Winter Camping- Tips and Resources

The Presidential Peaks along the Bondcliff trail, Kancamagus, NH.

The Presidential Peaks along the Bondcliff trail, Kancamagus, NH.

As any camping fanatic would, I have an obsession with winter camping. The crisp air, amazing vistas and the harsh environment have always inspired me to take my mountaineering to the next level and made me feel stronger in my abilities.

For me, winter camping and winter mountaineering go hand in hand. The idea of sleeping at the feet of great mountains covered in snow, then climbing up to the top of them and over during the day has always brought joy to my heart.

I grew up outside of New York City, a city boy who from a young age, loved the wilderness. I frequented the White Mountains of New Hampshire; nestled in the Kancamagus Wilderness, near Loon Ski resort, a network of beautiful, challenging trails up into the clouds…upstate New York, the Adirondack’s, Peekskill’s and finally, transition to current day: Colorado.  Moving up the food chain towards bigger, badder mountains has always been a focus of mine!

Illumination!

Illumination!

Sidebar: No matter where you are, if you’re above 40 latitude, you can probably go winter camping!

Here are some important things to remember when exploring the backcountry during the winter months. Don’t be fooled, the added elements of winter camping bring increased danger, consequences, and remoteness to the scenario.

Safety:

Winter camping safety is paramount!

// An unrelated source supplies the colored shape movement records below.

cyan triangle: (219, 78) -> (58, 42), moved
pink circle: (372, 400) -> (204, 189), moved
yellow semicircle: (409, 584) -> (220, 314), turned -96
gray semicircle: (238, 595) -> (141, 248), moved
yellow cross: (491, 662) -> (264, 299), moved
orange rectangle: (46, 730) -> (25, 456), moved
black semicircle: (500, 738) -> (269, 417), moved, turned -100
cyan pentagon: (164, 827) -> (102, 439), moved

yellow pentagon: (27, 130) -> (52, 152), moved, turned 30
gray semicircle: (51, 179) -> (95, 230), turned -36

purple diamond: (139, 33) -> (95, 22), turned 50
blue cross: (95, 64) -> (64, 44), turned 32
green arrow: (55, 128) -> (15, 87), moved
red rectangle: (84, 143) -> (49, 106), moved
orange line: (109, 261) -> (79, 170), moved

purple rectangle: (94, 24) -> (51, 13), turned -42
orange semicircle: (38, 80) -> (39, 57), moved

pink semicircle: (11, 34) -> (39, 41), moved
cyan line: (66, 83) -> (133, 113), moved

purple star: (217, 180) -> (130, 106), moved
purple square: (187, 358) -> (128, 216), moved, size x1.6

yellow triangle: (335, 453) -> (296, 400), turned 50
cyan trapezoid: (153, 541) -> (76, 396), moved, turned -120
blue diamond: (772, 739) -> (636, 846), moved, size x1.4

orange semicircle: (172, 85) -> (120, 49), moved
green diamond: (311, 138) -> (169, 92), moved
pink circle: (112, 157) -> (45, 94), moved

You will be exposed to cold temperatures for extended periods, and must know how to regulate your temperature in camp and on the trail. You can find everything you need to know about safety and smart tips for the winter camping in the NOLS Winter Camping hand book available at NOLS.com

Available at www.nols.com

Available at www.nols.com

Awareness:

Winter is a time when competition for resources is the greatest. Some animals hibernate for the winter to conserve energy, while others roam looking for food. Be sure to know what type of wild life is prominent where you are camping, and how to store your food to prevent run-ins with wildlife. Never store food on your person when sleeping.

Preparedness:

Bring proper clothing, extra, and warmer than you think you need. Snow covered ground can conceal potholes, creeks and streams which can still be flowing underneath and cause hazards for hikers. Always carry extra socks and have fuel to start a fire in the snow to dry your belongings. Bring a candle for inside the tent, it will produce heat, attract the bugs away from you, and has the longest battery life of any light!

*Also be sure to have: an Ice axe for self arrest, a shovel, rain coat, rain pants, extra leggings, 0 degree sleeping bag, ground tarp, thick foam pad (works better than air on the cold snow) and plenty of fuel for your stove!

An explosion of winter camping gear.

An explosion of winter camping gear.

Style:

Something I like to have on every camping trip. Winter is the time to bring more than you might think you’ll need. Hiking in/with snow shoes, or cross country skis makes the distance easier and more fun! It can also be very tiring, and will sap you of your energy fast, so be sure to bring food that will bolster up your strength! I like to go gourmet, and bring bacon, cream cheese, yogurt, and other things that can be kept in packed snow for freshness. Fresh greens and packaged meat will also give you style points, as well as energy in loads. Consider bringing a sled to tow supplies into a base camp and do day hikes from there!

Winter camping by moonlight

Winter camping by moonlight

While all this may seem daunting, remember that winter camping has amazing benefits! You get to see vivid animal tracks in the snow, you get extremely cold water, ice to pack meat, beer or whatever you decide to bring, and above all, the crisp, clear silence of the great outdoors at their most peaceful time. Winter.

So when your thinking of things to do this season, keep in mind that while the resort life may be great, sometimes its nice to slip into the woods for a few days and remember how to live simply and humbly.

Comments

  1. Great post :)
    I went winter camping (though just drive-up with hiking through the day) for the first time this winter, and it was really amazing. I want to get more into it now that I’ve seen that it can be done fairly easily.